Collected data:
======

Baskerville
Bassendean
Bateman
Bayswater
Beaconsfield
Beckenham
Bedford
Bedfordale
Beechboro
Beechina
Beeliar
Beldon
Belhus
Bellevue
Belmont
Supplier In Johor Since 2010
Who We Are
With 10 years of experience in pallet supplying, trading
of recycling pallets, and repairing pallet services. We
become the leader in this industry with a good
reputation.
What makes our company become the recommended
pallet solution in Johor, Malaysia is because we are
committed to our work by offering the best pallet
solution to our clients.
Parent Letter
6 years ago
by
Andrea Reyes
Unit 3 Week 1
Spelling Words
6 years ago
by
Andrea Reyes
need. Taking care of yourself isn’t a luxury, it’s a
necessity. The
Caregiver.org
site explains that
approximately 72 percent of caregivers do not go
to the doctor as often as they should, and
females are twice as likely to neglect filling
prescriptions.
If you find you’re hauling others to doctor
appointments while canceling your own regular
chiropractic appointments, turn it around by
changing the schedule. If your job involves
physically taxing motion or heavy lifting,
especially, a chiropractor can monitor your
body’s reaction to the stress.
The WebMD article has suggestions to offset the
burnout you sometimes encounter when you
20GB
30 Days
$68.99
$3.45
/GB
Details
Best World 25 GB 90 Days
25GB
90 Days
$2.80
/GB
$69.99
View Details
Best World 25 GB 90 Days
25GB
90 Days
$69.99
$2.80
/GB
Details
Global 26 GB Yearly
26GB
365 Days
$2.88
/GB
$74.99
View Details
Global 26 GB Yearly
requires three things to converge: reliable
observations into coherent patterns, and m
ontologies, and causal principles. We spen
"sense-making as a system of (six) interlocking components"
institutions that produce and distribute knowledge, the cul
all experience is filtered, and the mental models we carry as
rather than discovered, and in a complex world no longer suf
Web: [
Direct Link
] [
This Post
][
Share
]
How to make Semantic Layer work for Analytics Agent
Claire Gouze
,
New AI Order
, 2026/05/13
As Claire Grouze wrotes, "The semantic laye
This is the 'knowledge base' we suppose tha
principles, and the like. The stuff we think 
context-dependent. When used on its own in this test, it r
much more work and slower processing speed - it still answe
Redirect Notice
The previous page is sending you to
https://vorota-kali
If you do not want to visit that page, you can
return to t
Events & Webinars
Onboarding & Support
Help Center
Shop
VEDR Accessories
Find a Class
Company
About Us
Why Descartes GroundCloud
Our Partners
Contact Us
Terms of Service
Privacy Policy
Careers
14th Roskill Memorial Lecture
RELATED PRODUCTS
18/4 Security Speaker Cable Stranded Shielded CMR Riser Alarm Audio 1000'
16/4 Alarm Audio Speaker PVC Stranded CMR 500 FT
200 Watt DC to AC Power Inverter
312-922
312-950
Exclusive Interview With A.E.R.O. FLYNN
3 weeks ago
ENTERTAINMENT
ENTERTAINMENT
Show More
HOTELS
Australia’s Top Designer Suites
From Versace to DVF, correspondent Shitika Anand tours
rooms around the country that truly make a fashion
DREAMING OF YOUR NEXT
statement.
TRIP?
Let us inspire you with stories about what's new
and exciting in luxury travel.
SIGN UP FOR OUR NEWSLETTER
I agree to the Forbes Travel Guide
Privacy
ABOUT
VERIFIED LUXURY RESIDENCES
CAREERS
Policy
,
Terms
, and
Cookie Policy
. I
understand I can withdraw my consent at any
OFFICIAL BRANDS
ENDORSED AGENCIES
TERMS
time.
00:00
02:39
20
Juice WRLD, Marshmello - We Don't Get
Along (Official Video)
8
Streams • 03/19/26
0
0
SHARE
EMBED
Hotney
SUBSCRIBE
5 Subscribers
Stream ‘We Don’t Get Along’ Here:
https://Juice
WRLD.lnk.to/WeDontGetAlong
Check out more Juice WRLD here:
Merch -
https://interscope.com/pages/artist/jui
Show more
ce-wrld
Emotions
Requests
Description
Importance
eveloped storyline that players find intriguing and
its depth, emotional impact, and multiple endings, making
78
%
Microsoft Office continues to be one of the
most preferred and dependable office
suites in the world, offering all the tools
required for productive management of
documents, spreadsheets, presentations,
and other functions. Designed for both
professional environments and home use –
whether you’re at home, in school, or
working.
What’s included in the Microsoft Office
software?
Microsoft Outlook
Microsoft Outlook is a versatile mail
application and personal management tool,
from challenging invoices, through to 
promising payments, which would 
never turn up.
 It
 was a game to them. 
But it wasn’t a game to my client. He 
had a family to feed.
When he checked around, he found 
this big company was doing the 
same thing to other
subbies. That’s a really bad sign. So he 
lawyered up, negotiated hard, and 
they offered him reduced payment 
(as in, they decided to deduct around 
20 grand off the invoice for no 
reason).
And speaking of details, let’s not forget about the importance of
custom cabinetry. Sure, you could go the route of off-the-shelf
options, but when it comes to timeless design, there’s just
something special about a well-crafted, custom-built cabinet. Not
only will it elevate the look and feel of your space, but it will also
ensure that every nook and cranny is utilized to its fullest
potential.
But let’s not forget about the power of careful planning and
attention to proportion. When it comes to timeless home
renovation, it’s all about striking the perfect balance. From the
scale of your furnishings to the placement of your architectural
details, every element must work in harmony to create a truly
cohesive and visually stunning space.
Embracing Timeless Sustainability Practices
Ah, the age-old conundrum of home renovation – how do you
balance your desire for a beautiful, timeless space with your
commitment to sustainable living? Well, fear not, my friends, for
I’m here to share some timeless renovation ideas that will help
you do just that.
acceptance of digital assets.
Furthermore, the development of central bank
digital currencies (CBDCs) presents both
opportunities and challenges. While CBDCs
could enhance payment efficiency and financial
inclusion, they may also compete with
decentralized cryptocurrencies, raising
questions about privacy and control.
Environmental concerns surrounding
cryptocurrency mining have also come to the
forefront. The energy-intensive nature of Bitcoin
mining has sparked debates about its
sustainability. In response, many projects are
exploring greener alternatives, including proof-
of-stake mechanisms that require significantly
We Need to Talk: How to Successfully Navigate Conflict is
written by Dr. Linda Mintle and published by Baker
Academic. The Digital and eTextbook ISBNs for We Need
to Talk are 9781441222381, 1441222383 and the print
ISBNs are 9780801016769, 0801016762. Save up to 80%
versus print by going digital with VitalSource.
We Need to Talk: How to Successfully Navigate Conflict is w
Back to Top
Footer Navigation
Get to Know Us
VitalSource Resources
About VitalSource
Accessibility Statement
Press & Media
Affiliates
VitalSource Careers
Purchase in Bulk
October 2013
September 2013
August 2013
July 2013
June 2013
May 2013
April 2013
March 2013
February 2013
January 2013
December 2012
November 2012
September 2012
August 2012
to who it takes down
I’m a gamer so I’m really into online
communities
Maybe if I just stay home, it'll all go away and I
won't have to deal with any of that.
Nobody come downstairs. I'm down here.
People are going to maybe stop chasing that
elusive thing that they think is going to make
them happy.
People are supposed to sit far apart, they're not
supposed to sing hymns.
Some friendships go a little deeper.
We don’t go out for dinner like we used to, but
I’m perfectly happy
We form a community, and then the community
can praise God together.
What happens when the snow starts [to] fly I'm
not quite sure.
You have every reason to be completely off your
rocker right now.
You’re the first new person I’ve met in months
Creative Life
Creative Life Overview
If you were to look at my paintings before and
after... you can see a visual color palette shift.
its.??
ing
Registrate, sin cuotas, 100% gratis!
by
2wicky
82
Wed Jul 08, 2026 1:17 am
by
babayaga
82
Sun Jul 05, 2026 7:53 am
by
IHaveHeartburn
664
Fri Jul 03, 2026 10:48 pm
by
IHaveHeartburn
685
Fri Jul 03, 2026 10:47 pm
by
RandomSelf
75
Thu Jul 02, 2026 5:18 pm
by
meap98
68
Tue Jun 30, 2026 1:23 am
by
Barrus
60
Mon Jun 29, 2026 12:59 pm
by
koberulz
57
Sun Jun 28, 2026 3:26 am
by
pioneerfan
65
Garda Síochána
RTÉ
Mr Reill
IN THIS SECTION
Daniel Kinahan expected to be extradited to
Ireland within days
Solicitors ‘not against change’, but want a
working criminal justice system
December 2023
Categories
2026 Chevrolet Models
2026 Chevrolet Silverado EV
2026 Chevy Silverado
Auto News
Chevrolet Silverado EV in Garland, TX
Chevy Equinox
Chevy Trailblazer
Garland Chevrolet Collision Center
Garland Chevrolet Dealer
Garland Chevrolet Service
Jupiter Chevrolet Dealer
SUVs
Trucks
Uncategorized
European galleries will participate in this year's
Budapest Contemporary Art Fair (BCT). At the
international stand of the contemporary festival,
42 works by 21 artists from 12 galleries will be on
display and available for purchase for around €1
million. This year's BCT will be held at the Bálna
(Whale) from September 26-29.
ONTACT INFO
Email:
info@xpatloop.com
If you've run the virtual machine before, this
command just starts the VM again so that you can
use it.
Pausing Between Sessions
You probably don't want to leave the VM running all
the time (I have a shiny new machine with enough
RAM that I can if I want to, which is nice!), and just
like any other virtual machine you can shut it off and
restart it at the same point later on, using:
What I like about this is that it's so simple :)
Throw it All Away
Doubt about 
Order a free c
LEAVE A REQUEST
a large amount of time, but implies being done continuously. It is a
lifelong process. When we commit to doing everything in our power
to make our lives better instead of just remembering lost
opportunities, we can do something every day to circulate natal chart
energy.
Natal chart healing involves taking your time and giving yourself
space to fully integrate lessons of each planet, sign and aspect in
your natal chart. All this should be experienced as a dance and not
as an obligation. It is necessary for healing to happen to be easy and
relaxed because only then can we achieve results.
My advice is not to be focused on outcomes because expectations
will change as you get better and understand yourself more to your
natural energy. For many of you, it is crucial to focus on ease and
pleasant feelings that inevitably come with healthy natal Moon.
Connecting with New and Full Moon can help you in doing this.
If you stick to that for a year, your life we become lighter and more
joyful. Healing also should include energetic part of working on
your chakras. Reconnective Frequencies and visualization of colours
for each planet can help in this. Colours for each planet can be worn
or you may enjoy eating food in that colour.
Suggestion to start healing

======

• YOUR OBJECTIVE:
Lines from the top of the data above through the line with "ontologies, and causal principles. We spen", both ends included: copy them exactly, nothing more.

• RESULT BELOW:
Baskerville
Bassendean
Bateman
Bayswater
Beaconsfield
Beckenham
Bedford
Bedfordale
Beechboro
Beechina
Beeliar
Beldon
Belhus
Bellevue
Belmont
Supplier In Johor Since 2010
Who We Are
With 10 years of experience in pallet supplying, trading
of recycling pallets, and repairing pallet services. We
become the leader in this industry with a good
reputation.
What makes our company become the recommended
pallet solution in Johor, Malaysia is because we are
committed to our work by offering the best pallet
solution to our clients.
Parent Letter
6 years ago
by
Andrea Reyes
Unit 3 Week 1
Spelling Words
6 years ago
by
Andrea Reyes
need. Taking care of yourself isn’t a luxury, it’s a
necessity. The
Caregiver.org
site explains that
approximately 72 percent of caregivers do not go
to the doctor as often as they should, and
females are twice as likely to neglect filling
prescriptions.
If you find you’re hauling others to doctor
appointments while canceling your own regular
chiropractic appointments, turn it around by
changing the schedule. If your job involves
physically taxing motion or heavy lifting,
especially, a chiropractor can monitor your
body’s reaction to the stress.
The WebMD article has suggestions to offset the
burnout you sometimes encounter when you
20GB
30 Days
$68.99
$3.45
/GB
Details
Best World 25 GB 90 Days
25GB
90 Days
$2.80
/GB
$69.99
View Details
Best World 25 GB 90 Days
25GB
90 Days
$69.99
$2.80
/GB
Details
Global 26 GB Yearly
26GB
365 Days
$2.88
/GB
$74.99
View Details
Global 26 GB Yearly
requires three things to converge: reliable
observations into coherent patterns, and m
ontologies, and causal principles. We spen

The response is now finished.